= Home modifications =

Changes to the home to improve safety and independence

Home modifications are defined as environmental interventions aiming to support activity performance in the home. More specifically, home modifications often are changes made to the home environment to help people with functional disability or impairment to be more independent and safe in their own homes and reduce any risk of injury to themselves or their caregivers. Examples of home modifications include installing ramps and rails, altering kitchen and bathroom areas (relocating switches and lowering bench heights), installing emergency alarms.

There are a number of words in common use that are confused with home modifications. For example, home modification is more than home improvement, home renovation or remodelling; those three terms refer to changes made to housing for purposes other than disability.

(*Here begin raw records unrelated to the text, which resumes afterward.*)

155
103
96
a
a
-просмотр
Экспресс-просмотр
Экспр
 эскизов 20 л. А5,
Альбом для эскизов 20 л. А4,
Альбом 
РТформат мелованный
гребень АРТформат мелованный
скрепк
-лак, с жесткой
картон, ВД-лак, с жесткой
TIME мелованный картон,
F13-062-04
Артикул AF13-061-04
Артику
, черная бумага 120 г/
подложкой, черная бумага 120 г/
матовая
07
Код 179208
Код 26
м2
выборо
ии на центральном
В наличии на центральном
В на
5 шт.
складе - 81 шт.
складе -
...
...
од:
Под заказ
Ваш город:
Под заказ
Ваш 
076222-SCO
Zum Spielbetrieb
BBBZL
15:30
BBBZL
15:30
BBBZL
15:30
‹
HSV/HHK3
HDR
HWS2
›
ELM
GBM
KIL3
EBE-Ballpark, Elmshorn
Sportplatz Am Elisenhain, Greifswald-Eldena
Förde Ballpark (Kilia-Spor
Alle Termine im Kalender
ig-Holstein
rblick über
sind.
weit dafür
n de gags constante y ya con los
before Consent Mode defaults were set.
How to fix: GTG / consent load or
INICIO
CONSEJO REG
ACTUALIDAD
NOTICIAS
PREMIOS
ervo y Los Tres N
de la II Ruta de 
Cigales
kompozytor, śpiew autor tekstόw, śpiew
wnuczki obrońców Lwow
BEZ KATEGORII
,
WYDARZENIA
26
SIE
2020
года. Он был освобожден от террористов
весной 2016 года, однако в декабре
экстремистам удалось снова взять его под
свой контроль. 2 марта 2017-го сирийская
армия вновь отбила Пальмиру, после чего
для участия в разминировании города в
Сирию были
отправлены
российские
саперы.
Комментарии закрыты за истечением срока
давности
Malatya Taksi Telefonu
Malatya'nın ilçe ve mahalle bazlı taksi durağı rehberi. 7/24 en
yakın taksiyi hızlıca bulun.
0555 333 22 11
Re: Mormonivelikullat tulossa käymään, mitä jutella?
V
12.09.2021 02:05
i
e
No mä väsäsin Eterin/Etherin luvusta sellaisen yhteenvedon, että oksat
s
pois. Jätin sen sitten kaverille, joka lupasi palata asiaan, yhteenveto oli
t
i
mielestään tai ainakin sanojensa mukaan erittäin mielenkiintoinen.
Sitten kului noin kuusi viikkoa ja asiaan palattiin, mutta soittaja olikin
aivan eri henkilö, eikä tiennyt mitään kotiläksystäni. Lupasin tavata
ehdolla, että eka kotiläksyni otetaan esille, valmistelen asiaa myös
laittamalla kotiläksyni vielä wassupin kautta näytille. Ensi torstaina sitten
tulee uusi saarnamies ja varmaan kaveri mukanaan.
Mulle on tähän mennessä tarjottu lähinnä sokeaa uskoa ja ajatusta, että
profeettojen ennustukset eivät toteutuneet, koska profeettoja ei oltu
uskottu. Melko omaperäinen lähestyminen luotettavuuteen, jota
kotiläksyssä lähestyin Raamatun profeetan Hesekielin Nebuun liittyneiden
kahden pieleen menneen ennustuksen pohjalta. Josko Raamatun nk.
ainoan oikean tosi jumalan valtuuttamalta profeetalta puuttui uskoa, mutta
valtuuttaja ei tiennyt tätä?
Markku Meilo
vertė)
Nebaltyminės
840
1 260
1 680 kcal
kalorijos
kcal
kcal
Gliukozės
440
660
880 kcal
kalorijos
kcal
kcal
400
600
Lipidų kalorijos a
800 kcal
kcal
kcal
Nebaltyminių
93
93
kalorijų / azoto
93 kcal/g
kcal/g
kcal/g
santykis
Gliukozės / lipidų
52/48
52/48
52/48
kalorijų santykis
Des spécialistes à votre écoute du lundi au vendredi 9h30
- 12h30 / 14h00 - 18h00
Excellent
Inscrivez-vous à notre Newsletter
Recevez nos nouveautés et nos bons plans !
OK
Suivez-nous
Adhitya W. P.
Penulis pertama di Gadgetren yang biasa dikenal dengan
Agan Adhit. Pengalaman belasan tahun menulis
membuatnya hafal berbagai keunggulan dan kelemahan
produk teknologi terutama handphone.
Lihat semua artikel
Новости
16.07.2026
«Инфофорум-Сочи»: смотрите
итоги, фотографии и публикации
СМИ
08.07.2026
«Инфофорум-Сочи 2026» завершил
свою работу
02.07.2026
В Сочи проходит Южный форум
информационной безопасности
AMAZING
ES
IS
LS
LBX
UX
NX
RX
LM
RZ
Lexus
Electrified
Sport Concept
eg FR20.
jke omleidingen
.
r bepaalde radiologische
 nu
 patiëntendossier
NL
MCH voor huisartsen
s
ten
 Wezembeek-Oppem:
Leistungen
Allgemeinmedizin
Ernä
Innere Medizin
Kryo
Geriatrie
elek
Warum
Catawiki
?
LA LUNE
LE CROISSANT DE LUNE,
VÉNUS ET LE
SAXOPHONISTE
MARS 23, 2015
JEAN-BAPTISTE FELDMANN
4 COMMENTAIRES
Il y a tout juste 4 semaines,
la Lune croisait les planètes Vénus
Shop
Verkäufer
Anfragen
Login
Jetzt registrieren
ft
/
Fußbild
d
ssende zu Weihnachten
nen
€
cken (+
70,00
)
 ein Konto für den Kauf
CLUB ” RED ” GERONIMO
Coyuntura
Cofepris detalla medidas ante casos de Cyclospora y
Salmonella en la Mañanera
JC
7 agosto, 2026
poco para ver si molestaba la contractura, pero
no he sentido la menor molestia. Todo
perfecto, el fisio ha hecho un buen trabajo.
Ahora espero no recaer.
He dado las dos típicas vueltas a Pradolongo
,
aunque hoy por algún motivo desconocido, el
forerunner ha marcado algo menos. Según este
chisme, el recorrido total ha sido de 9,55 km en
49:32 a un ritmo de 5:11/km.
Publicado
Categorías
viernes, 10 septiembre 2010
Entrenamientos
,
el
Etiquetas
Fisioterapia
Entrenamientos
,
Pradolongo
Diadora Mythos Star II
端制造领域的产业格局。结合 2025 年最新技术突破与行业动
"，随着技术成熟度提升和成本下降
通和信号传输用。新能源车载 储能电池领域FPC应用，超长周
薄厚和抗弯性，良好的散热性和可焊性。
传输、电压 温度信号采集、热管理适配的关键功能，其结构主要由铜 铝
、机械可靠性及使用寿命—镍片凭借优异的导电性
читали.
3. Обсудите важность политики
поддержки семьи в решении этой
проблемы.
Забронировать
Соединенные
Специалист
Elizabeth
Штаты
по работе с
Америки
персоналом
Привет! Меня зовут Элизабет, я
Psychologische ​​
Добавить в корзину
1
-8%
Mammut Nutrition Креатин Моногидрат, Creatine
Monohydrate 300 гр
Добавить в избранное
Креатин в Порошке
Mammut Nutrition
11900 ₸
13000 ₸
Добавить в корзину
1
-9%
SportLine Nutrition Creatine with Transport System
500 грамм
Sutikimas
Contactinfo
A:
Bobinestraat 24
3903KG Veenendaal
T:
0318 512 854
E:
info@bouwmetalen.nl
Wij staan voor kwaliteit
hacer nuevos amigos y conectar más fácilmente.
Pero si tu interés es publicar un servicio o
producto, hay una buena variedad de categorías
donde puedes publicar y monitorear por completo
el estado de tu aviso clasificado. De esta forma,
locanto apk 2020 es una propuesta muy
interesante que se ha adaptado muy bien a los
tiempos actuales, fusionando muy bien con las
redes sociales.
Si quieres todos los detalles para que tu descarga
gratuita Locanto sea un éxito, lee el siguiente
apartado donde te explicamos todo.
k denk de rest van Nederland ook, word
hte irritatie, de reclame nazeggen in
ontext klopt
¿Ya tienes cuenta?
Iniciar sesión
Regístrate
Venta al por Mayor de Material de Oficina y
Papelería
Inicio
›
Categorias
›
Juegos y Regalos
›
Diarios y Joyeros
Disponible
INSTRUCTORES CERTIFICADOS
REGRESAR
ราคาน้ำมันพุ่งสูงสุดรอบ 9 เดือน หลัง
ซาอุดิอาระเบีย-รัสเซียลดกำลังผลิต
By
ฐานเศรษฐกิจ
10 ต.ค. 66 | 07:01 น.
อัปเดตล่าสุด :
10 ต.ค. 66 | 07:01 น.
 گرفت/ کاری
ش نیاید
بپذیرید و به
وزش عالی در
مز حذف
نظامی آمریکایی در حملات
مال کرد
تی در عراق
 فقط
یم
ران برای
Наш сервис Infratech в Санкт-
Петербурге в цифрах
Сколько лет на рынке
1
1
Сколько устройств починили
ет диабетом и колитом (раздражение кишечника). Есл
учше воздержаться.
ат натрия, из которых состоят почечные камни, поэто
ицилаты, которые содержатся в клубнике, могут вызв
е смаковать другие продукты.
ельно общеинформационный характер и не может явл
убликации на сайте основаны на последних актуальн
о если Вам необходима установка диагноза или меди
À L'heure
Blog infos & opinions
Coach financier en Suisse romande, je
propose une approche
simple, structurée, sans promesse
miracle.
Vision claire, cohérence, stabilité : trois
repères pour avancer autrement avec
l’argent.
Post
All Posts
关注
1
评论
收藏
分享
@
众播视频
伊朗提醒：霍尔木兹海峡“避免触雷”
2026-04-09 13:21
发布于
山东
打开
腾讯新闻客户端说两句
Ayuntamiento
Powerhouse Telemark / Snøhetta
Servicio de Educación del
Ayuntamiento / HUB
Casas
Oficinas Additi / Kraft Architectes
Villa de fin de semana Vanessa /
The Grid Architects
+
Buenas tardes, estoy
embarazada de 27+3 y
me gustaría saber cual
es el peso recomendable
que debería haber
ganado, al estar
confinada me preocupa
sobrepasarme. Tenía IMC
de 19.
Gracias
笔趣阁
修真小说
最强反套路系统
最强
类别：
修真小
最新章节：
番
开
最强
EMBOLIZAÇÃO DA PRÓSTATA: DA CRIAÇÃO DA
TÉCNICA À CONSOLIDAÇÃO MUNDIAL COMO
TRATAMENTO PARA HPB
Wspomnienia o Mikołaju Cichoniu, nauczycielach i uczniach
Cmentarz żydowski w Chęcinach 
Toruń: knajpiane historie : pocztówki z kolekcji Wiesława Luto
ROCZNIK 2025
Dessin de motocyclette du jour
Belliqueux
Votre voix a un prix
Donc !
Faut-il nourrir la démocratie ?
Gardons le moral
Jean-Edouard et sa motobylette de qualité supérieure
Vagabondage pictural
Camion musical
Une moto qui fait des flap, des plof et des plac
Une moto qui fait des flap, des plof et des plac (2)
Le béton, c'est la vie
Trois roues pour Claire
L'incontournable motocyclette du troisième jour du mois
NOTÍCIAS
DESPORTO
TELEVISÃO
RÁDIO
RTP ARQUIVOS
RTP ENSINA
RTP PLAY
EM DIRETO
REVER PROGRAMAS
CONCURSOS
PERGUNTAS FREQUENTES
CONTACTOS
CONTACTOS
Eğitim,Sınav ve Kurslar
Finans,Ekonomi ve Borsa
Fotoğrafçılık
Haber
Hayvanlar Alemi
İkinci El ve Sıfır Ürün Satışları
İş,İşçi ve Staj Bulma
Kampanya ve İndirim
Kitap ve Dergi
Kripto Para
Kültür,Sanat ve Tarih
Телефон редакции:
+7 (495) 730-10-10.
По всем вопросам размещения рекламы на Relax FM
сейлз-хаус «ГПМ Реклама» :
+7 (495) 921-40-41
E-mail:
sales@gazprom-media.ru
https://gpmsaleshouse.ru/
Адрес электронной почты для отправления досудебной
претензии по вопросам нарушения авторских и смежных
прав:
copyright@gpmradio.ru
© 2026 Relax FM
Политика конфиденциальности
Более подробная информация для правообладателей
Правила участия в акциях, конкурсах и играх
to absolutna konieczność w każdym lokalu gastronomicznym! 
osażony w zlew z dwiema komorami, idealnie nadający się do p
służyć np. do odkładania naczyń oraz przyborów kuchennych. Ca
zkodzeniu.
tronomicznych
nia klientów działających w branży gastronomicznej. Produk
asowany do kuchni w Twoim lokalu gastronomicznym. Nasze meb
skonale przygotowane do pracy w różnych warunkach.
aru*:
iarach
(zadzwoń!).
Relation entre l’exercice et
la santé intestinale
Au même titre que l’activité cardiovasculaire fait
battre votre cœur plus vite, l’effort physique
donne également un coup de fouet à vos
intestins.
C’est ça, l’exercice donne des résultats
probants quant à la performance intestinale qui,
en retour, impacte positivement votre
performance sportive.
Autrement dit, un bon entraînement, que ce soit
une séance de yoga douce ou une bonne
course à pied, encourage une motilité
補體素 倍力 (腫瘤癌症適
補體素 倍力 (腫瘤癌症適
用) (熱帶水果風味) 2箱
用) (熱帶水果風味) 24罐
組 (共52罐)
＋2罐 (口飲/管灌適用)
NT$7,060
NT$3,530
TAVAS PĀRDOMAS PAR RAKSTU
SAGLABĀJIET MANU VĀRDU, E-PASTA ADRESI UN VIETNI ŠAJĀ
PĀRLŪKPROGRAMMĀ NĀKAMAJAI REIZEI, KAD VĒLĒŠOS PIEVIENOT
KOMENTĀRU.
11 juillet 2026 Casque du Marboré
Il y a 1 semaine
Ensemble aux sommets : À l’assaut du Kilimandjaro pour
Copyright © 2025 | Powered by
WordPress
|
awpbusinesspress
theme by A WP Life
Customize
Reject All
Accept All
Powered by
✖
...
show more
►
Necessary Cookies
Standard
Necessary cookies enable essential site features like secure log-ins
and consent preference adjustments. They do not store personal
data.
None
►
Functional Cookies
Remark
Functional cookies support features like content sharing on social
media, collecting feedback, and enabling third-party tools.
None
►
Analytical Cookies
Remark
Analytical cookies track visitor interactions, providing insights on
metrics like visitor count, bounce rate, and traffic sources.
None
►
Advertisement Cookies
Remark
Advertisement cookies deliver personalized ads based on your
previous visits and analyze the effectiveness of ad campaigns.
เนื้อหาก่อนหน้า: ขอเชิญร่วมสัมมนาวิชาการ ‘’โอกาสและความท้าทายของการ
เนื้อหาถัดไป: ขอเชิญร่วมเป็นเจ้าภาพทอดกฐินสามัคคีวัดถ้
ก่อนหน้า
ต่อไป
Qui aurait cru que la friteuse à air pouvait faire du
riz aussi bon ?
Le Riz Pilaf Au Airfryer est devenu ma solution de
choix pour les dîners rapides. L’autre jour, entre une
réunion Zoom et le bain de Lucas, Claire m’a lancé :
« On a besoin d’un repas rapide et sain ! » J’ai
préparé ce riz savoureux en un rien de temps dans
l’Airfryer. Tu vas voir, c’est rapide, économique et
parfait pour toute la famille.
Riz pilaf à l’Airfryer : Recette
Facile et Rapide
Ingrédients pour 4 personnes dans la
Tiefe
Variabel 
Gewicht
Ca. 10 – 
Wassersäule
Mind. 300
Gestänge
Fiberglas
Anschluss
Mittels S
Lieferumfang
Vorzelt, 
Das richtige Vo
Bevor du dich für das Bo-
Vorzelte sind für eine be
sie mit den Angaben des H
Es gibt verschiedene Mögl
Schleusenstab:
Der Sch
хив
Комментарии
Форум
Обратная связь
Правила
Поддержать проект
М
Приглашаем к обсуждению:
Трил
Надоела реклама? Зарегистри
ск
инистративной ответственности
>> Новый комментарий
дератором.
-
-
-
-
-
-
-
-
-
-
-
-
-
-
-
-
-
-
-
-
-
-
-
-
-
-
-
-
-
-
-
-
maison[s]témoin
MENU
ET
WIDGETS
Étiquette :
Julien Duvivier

Other more closely related terms that are interchanged with home modifications in literature include combinations of home/housing/environment/residential coupled with modification/adaptation/intervention. Each of these terms has a nuanced meaning analysed in further detail by Bridge (2006). However these terms have in common a context of housing, health and care for people with disability or impairment.
Home modifications directly impact the accessibility to and within a home and are considered one aspect of the complex relationship between housing and health.
Home modifications are also the subject of ongoing public health and economics research because of their potential to support aging in place and substitute for caregiving. In addition to aging in place and caregiving, there is some evidence that home modifications can reduce falls in the home.